Here is an example of how you can generate a wordset, using the harmonizome plugin.
In this example, let's assume you have an exome at your disposal, and that you know what the patient suffers from.
Harmonizome is a great database that references, to date, 114 gene ontology databases. Among them, Reactome pathways, HPO gene-disease association or KEGG pathways just to name a few. These databases all provide association between an 'attribute' and a gene name (see the about page on harmonizome website). This makes it very useful to reliably create gene sets, making sure that you always get gene names for the attributes you are looking for.
Find the symptoms in HPO database#
Let's say your patient has headache. Open up the harmonizome plugin (Tools/Create wordset from harmonizome database...), and search for 'HPO' in the dataset search bar.
Now, if you type in 'headache' in the second search bar, it will look for the name of the symptom.
This is only true for HPO, gene-disease association. Other databases refer to gene sets using their own toponymy.
Now that you've searched for 'headache', you will end up with several list items with the complete name of the symptom. If you click on one of them, you will find another list view, on the right, with the list of genes associated with the symptom, according to HPO database.

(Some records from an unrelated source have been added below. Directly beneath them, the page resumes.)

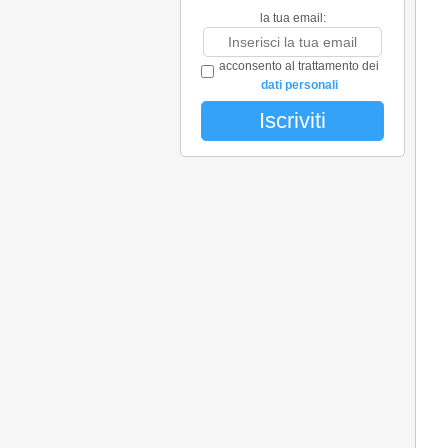
la tua email:
acconsento al trattamento dei
dati personali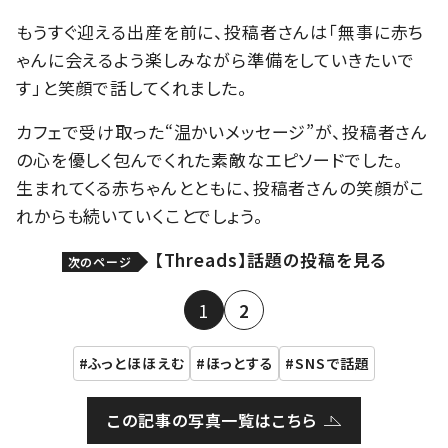
もうすぐ迎える出産を前に、投稿者さんは「無事に赤ち
ゃんに会えるよう楽しみながら準備をしていきたいで
す」と笑顔で話してくれました。
カフェで受け取った“温かいメッセージ”が、投稿者さん
の心を優しく包んでくれた素敵なエピソードでした。
生まれてくる赤ちゃんとともに、投稿者さんの笑顔がこ
れからも続いていくことでしょう。
【Threads】話題の投稿を見る
次のページ
1
2
ふっとほほえむ
ほっとする
SNSで話題
この記事の写真一覧はこちら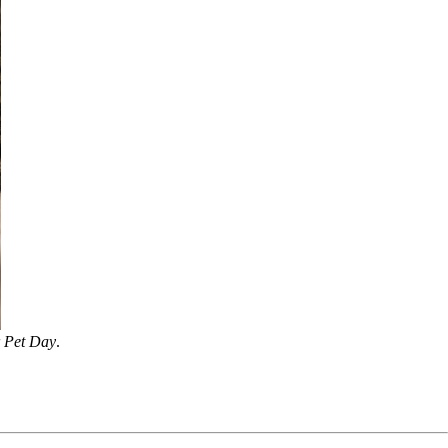
 Pet Day
.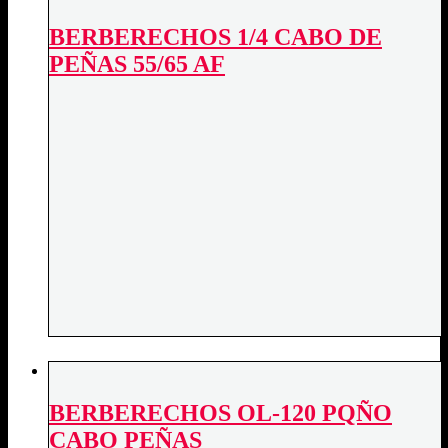
PEÑAS
quantity
BERBERECHOS 1/4 CABO DE
PEÑAS 55/65 AF
BERBERECHOS OL-120 PQÑO
CABO PEÑAS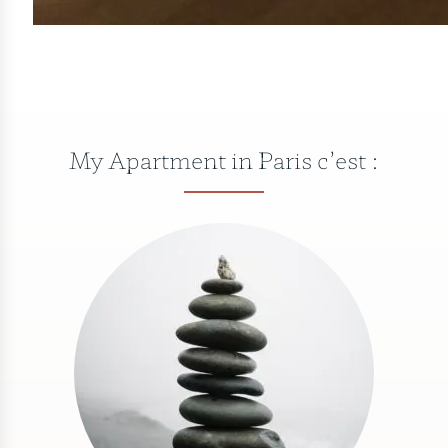
My Apartment in Paris c’est :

Select the genes from the resulting set#
In the previous step, we just saw how you can search for a gene ontology database, then selecting a gene set according to the phenotype you observe in your sample. In this step, we will guide you through the generation of the wordset itself, using the harmonizome plugin.
As you can see below, you can select all the genes you wish in the rightmost view, using Ctrl + A.
With those genes selected, you can add them to the selection using the button as shown below.
Once you've added the genes to the selection, you can repeat any of the previous steps, as many times as you may need. For example, you may want to select another geneset from the same database, or even choose from another dataset.
Every time you add genes to the set, if the same gene is already in the selection, it will not be added (there are no doubles)
Now, when you're happy with your selection, you can create a wordset that will contain every gene in the selection, by pressing the button as shown below.
This will open a simple text prompt so that you can name the wordset as you like.
You're done! What you can do next is use the generated wordset as indicated here and here.